▶ WHAT IS REQUIRED
Every entry must be given again exactly.

▶ THE RECORDS

========================================================================

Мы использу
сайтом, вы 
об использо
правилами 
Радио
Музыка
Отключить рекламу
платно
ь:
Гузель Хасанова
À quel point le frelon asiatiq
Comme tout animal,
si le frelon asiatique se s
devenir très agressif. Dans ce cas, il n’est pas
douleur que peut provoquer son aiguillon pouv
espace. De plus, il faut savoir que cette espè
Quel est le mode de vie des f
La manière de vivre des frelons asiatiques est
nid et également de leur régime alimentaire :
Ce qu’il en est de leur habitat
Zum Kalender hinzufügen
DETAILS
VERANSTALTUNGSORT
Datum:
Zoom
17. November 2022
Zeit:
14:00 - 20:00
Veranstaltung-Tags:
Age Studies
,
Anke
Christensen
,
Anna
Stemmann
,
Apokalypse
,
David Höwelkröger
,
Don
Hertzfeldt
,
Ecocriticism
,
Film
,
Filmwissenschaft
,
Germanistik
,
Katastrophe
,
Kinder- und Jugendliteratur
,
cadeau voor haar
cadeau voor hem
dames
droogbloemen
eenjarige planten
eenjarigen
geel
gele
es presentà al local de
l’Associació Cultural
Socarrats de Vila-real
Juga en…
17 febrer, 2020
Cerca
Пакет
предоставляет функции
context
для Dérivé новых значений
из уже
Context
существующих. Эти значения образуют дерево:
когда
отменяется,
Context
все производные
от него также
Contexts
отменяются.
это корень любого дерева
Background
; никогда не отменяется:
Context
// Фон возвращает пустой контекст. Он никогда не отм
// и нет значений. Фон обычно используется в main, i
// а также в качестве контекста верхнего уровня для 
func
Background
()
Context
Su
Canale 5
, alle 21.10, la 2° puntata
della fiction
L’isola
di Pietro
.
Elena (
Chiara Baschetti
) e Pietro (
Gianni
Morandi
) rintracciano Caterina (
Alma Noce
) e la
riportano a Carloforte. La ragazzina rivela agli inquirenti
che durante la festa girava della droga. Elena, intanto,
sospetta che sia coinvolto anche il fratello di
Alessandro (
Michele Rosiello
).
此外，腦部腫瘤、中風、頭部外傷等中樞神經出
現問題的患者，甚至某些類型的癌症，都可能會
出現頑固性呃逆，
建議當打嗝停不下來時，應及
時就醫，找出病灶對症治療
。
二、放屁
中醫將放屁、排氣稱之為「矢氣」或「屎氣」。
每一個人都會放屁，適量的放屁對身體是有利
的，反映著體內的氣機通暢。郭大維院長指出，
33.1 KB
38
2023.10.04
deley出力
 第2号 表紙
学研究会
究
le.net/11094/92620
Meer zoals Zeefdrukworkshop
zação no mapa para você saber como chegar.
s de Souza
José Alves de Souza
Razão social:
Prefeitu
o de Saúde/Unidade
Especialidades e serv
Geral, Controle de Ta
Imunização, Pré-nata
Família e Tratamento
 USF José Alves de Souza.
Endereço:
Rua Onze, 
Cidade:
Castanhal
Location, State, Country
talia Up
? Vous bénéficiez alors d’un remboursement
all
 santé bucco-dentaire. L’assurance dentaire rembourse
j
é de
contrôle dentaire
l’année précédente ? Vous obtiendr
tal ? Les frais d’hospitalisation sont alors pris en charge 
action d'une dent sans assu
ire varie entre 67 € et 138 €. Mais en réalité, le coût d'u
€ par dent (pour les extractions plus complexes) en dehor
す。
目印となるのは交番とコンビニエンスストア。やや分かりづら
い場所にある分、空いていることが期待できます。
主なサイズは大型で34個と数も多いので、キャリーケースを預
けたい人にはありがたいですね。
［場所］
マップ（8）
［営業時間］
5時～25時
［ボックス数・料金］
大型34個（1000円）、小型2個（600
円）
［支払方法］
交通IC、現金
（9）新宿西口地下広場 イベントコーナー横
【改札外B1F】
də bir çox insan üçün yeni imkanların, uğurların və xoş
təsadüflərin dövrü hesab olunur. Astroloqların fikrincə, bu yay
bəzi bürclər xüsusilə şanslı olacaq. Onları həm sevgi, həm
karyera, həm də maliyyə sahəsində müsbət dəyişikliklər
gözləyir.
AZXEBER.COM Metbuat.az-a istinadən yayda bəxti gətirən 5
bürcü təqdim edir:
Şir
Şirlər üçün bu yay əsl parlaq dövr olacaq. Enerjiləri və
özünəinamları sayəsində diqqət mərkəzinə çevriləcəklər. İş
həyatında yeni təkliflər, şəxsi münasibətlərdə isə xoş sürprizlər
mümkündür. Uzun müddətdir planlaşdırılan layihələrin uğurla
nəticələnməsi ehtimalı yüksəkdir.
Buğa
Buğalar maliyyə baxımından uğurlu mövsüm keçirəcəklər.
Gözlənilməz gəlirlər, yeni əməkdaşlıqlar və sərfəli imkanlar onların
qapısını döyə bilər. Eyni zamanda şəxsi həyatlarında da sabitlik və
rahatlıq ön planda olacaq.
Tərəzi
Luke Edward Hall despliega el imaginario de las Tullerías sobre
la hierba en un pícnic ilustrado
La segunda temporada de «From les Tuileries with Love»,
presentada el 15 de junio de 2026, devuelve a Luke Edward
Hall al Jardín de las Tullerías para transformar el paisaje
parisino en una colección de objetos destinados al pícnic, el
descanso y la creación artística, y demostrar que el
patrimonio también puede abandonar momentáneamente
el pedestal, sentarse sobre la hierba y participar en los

========================================================================

▶ SOLUTION BELOW
Мы использу
сайтом, вы 
об использо
правилами 
Радио
Музыка
Отключить рекламу
платно
ь:
Гузель Хасанова
À quel point le frelon asiatiq
Comme tout animal,
si le frelon asiatique se s
devenir très agressif. Dans ce cas, il n’est pas
douleur que peut provoquer son aiguillon pouv
espace. De plus, il faut savoir que cette espè
Quel est le mode de vie des f
La manière de vivre des frelons asiatiques est
nid et également de leur régime alimentaire :
Ce qu’il en est de leur habitat
Zum Kalender hinzufügen
DETAILS
VERANSTALTUNGSORT
Datum:
Zoom
17. November 2022
Zeit:
14:00 - 20:00
Veranstaltung-Tags:
Age Studies
,
Anke
Christensen
,
Anna
Stemmann
,
Apokalypse
,
David Höwelkröger
,
Don
Hertzfeldt
,
Ecocriticism
,
Film
,
Filmwissenschaft
,
Germanistik
,
Katastrophe
,
Kinder- und Jugendliteratur
,
cadeau voor haar
cadeau voor hem
dames
droogbloemen
eenjarige planten
eenjarigen
geel
gele
es presentà al local de
l’Associació Cultural
Socarrats de Vila-real
Juga en…
17 febrer, 2020
Cerca
Пакет
предоставляет функции
context
для Dérivé новых значений
из уже
Context
существующих. Эти значения образуют дерево:
когда
отменяется,
Context
все производные
от него также
Contexts
отменяются.
это корень любого дерева
Background
; никогда не отменяется:
Context
// Фон возвращает пустой контекст. Он никогда не отм
// и нет значений. Фон обычно используется в main, i
// а также в качестве контекста верхнего уровня для 
func
Background
()
Context
Su
Canale 5
, alle 21.10, la 2° puntata
della fiction
L’isola
di Pietro
.
Elena (
Chiara Baschetti
) e Pietro (
Gianni
Morandi
) rintracciano Caterina (
Alma Noce
) e la
riportano a Carloforte. La ragazzina rivela agli inquirenti
che durante la festa girava della droga. Elena, intanto,
sospetta che sia coinvolto anche il fratello di
Alessandro (
Michele Rosiello
).
此外，腦部腫瘤、中風、頭部外傷等中樞神經出
現問題的患者，甚至某些類型的癌症，都可能會
出現頑固性呃逆，
建議當打嗝停不下來時，應及
時就醫，找出病灶對症治療
。
二、放屁
中醫將放屁、排氣稱之為「矢氣」或「屎氣」。
每一個人都會放屁，適量的放屁對身體是有利
的，反映著體內的氣機通暢。郭大維院長指出，
33.1 KB
38
2023.10.04
deley出力
 第2号 表紙
学研究会
究
le.net/11094/92620
Meer zoals Zeefdrukworkshop
zação no mapa para você saber como chegar.
s de Souza
José Alves de Souza
Razão social:
Prefeitu
o de Saúde/Unidade
Especialidades e serv
Geral, Controle de Ta
Imunização, Pré-nata
Família e Tratamento
 USF José Alves de Souza.
Endereço:
Rua Onze, 
Cidade:
Castanhal
Location, State, Country
talia Up
? Vous bénéficiez alors d’un remboursement
all
 santé bucco-dentaire. L’assurance dentaire rembourse
j
é de
contrôle dentaire
l’année précédente ? Vous obtiendr
tal ? Les frais d’hospitalisation sont alors pris en charge 
action d'une dent sans assu
ire varie entre 67 € et 138 €. Mais en réalité, le coût d'u
€ par dent (pour les extractions plus complexes) en dehor
す。
目印となるのは交番とコンビニエンスストア。やや分かりづら
い場所にある分、空いていることが期待できます。
主なサイズは大型で34個と数も多いので、キャリーケースを預
けたい人にはありがたいですね。
［場所］
マップ（8）
［営業時間］
5時～25時
［ボックス数・料金］
大型34個（1000円）、小型2個（600
円）
［支払方法］
交通IC、現金
（9）新宿西口地下広場 イベントコーナー横
【改札外B1F】
də bir çox insan üçün yeni imkanların, uğurların və xoş
təsadüflərin dövrü hesab olunur. Astroloqların fikrincə, bu yay
bəzi bürclər xüsusilə şanslı olacaq. Onları həm sevgi, həm
karyera, həm də maliyyə sahəsində müsbət dəyişikliklər
gözləyir.
AZXEBER.COM Metbuat.az-a istinadən yayda bəxti gətirən 5
bürcü təqdim edir:
Şir
Şirlər üçün bu yay əsl parlaq dövr olacaq. Enerjiləri və
özünəinamları sayəsində diqqət mərkəzinə çevriləcəklər. İş
həyatında yeni təkliflər, şəxsi münasibətlərdə isə xoş sürprizlər
mümkündür. Uzun müddətdir planlaşdırılan layihələrin uğurla
nəticələnməsi ehtimalı yüksəkdir.
Buğa
Buğalar maliyyə baxımından uğurlu mövsüm keçirəcəklər.
Gözlənilməz gəlirlər, yeni əməkdaşlıqlar və sərfəli imkanlar onların
qapısını döyə bilər. Eyni zamanda şəxsi həyatlarında da sabitlik və
rahatlıq ön planda olacaq.
Tərəzi
Luke Edward Hall despliega el imaginario de las Tullerías sobre
la hierba en un pícnic ilustrado
La segunda temporada de «From les Tuileries with Love»,
presentada el 15 de junio de 2026, devuelve a Luke Edward
Hall al Jardín de las Tullerías para transformar el paisaje
parisino en una colección de objetos destinados al pícnic, el
descanso y la creación artística, y demostrar que el
patrimonio también puede abandonar momentáneamente
el pedestal, sentarse sobre la hierba y participar en los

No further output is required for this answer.